As the people of God always do when they seek to obey Him, the Jews who returned from exile faced opposition as they rebuilt the temple. Tattenai, an official who was above Judah’s governor Zerubbabel in the Persian hierarchy, demanded to know who authorized the Jews to reconstruct their sanctuary. The Jews responded, explaining that Cyrus the Great had sent them back to Judah to rebuild the temple and that the work had begun under the governor Sheshbazzar. (Sheshbazzar was either another name for Zerubbabel or a Jewish governor prior to Zerubbabel who was in office only a short time.) So, Tattenai sent a letter to Emperor Darius I to find out if the Jews were telling the truth (Ezra 5).
In today’s passage, we learn that Darius searched the royal archives and found evidence confirming the Jews’ story.

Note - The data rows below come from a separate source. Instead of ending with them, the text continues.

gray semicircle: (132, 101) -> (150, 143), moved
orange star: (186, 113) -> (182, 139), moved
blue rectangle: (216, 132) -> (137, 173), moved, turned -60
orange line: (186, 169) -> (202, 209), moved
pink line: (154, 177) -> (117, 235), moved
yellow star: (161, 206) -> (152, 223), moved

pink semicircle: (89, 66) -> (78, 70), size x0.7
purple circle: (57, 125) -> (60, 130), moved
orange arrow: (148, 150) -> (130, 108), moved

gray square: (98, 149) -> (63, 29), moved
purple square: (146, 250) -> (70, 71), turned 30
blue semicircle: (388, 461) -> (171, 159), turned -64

Darius’ officials found this proof in Ecbatana, one of the cities of the Persian Empire where the emperors lived for part of each year. So, Darius replied to Tattenai, instructing him to allow the Jews to proceed (6:1–12).

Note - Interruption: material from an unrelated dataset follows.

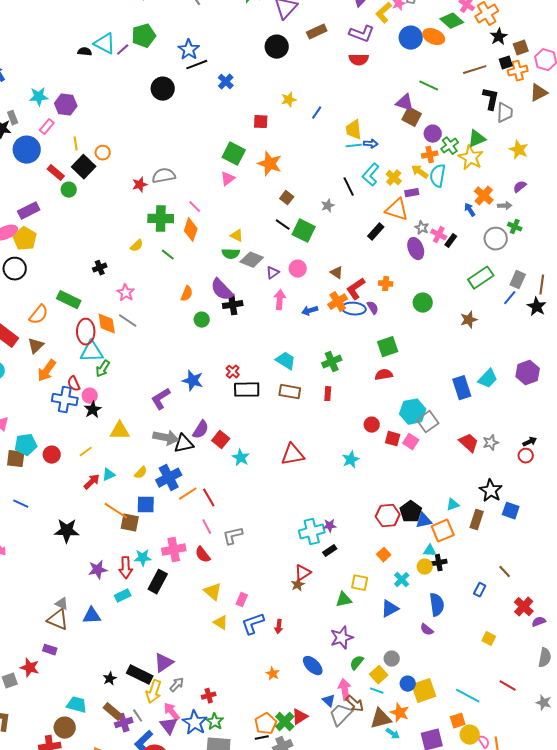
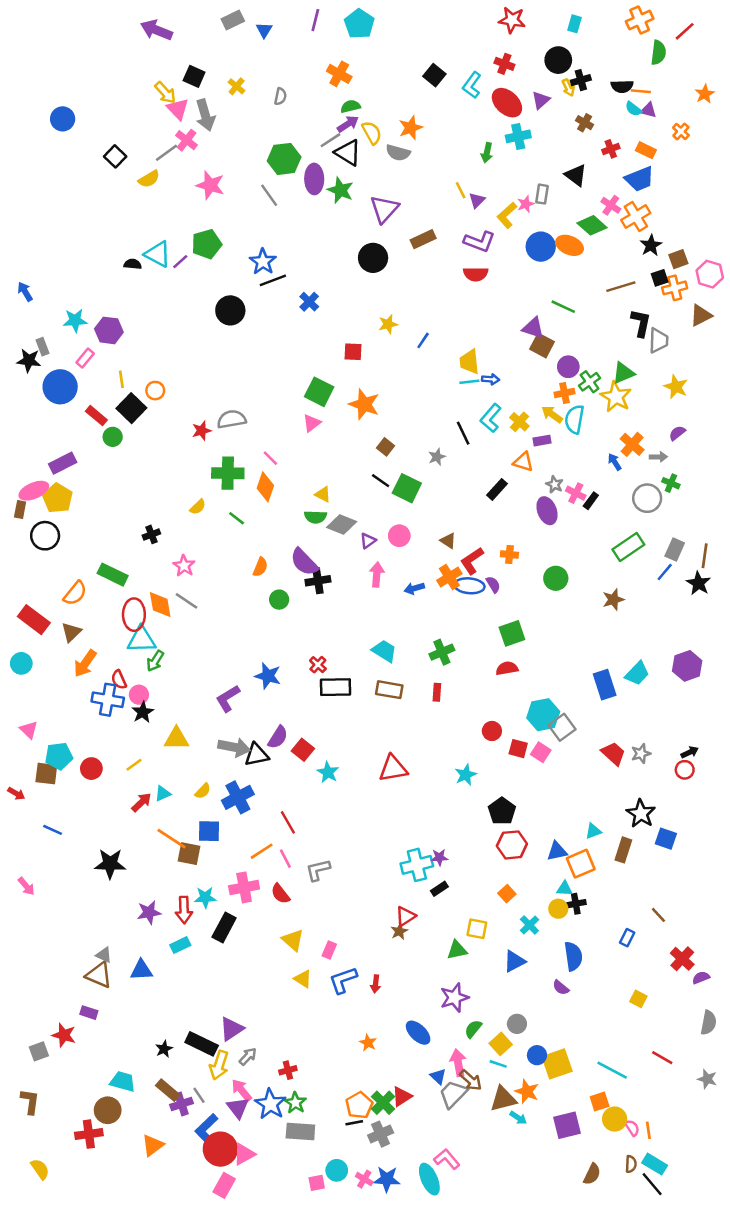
orange triangle: (397, 210) -> (523, 462), size x0.7
orange line: (188, 494) -> (262, 851), moved
black pentagon: (411, 512) -> (502, 811), moved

The record of Cyrus’ decree and Darius’ letter are notable for a couple of reasons. First, the specificity of temple measurements and instructions for the temple provisions show that Jews in Persia had a hand in shaping these documents (vv. 3–4, 9). Second, the concern that the temple be rebuilt accurately confirms what we know from other historical records about the Persian policy toward the peoples they ruled. The Persians wanted their subjects to worship their own gods according to their own laws, partly as a means of keeping these peoples content and less likely to rebel. But they also wanted their subjects to intercede with their gods on their behalf. After all, according to ancient polytheism, the more gods who looked favorably upon you, the better off you were. Darius asked for the Jews to pray for him not because he was committed to the God of Israel as the only true God but because he was covering his bases (v. 10).
Finally, in the decree of Darius, the Lord brought good out of evil. Not only was the Jews’ mission to rebuild the temple confirmed, but they also received additional supplies from Darius to complete the work. Taxes from the province “Beyond the River,” Tattenai’s entire district, including territories besides Judah, would pay for the project (vv. 8–9; see 5:3). As in the days of Joseph, what others meant for evil, God meant for good for His people (see Gen. 50:20). Tattenai’s opposition ended up advancing the temple project.